— What the task asks —
Your answer must be an exact copy of the entries below, with no pictures in it.
↓↓↓
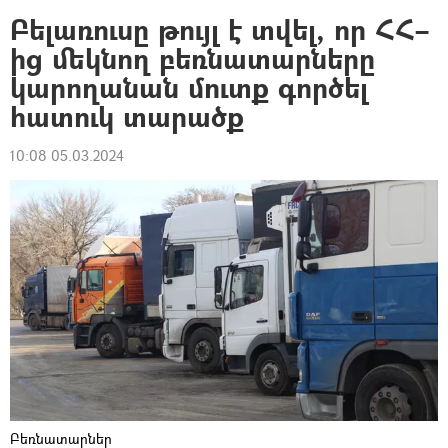
Բելառուսը թույլ է տվել, որ ՀՀ–
ից մեկնող բեռնատարները
կարողանան մուտք գործել
հատուկ տարածք
10:08 05.03.2024
Բեռնատարներ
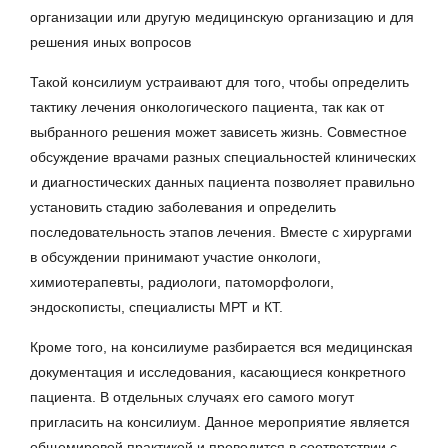
организации или другую медицинскую организацию и для
решения иных вопросов
Такой консилиум устраивают для того, чтобы определить
тактику лечения онкологического пациента, так как от
выбранного решения может зависеть жизнь. Совместное
обсуждение врачами разных специальностей клинических
и диагностических данных пациента позволяет правильно
установить стадию заболевания и определить
последовательность этапов лечения. Вместе с хирургами
в обсуждении принимают участие онкологи,
химиотерапевты, радиологи, патоморфологи,
эндоскописты, специалисты МРТ и КТ.
Кроме того, на консилиуме разбирается вся медицинская
документация и исследования, касающиеся конкретного
пациента. В отдельных случаях его самого могут
пригласить на консилиум. Данное мероприятие является
общемировой практикой и проводится в соответствии с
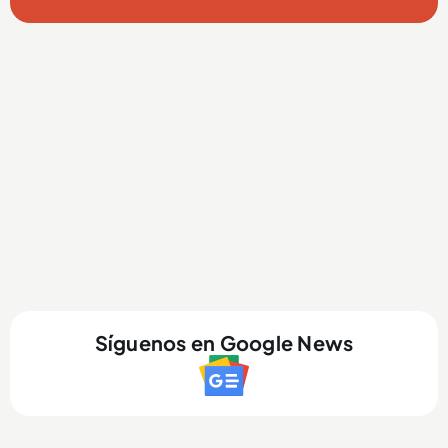
Síguenos en Google News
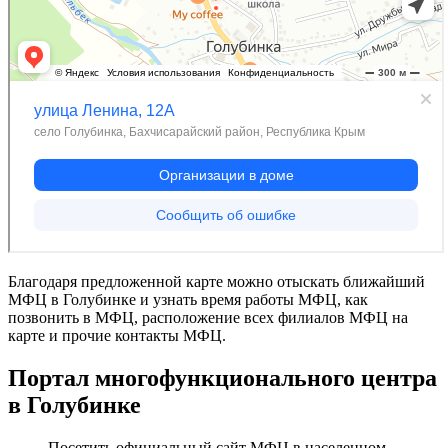
Благодаря предложенной карте можно отыскать ближайший
МФЦ в Голубинке и узнать время работы МФЦ, как
позвонить в МФЦ, расположение всех филиалов МФЦ на
карте и прочие контакты МФЦ.
Портал многофункционального центра
в Голубинке
Посетить официальный сайт МФЦ в населенном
↑↑↑
— Your response —
Բելառուսը թույլ է տվել, որ ՀՀ–
ից մեկնող բեռնատարները
կարողանան մուտք գործել
հատուկ տարածք
10:08 05.03.2024
Բեռնատարներ
организации или другую медицинскую организацию и для
решения иных вопросов
Такой консилиум устраивают для того, чтобы определить
тактику лечения онкологического пациента, так как от
выбранного решения может зависеть жизнь. Совместное
обсуждение врачами разных специальностей клинических
и диагностических данных пациента позволяет правильно
установить стадию заболевания и определить
последовательность этапов лечения. Вместе с хирургами
в обсуждении принимают участие онкологи,
химиотерапевты, радиологи, патоморфологи,
эндоскописты, специалисты МРТ и КТ.
Кроме того, на консилиуме разбирается вся медицинская
документация и исследования, касающиеся конкретного
пациента. В отдельных случаях его самого могут
пригласить на консилиум. Данное мероприятие является
общемировой практикой и проводится в соответствии с
Síguenos en Google News
Благодаря предложенной карте можно отыскать ближайший
МФЦ в Голубинке и узнать время работы МФЦ, как
позвонить в МФЦ, расположение всех филиалов МФЦ на
карте и прочие контакты МФЦ.
Портал многофункционального центра
в Голубинке
Посетить официальный сайт МФЦ в населенном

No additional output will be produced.